→ **Task requirements**
Return the lines below that contain "TOTAL".

→ **Material to process**
= Beginning of Section =
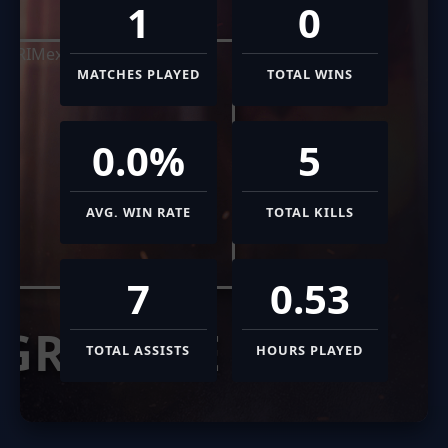
1
0
MATCHES PLAYED
TOTAL WINS
0.0%
5
AVG. WIN RATE
TOTAL KILLS
7
0.53
GRIMEXE
TOTAL ASSISTS
HOURS PLAYED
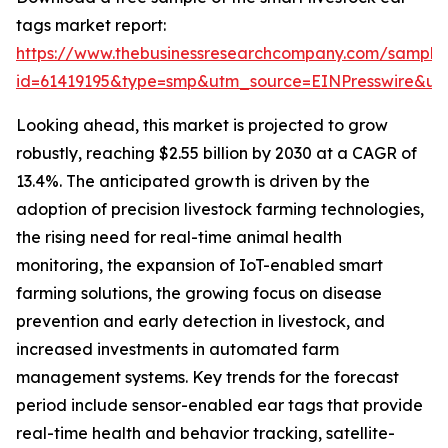
tags market report:
https://www.thebusinessresearchcompany.com/sample
id=61419195&type=smp&utm_source=EINPresswire&
Looking ahead, this market is projected to grow
robustly, reaching $2.55 billion by 2030 at a CAGR of
13.4%. The anticipated growth is driven by the
adoption of precision livestock farming technologies,
the rising need for real-time animal health
monitoring, the expansion of IoT-enabled smart
farming solutions, the growing focus on disease
prevention and early detection in livestock, and
increased investments in automated farm
management systems. Key trends for the forecast
period include sensor-enabled ear tags that provide
real-time health and behavior tracking, satellite-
= End of Section =
→ **Answer to this exercise**
TOTAL WINS
TOTAL KILLS
TOTAL ASSISTS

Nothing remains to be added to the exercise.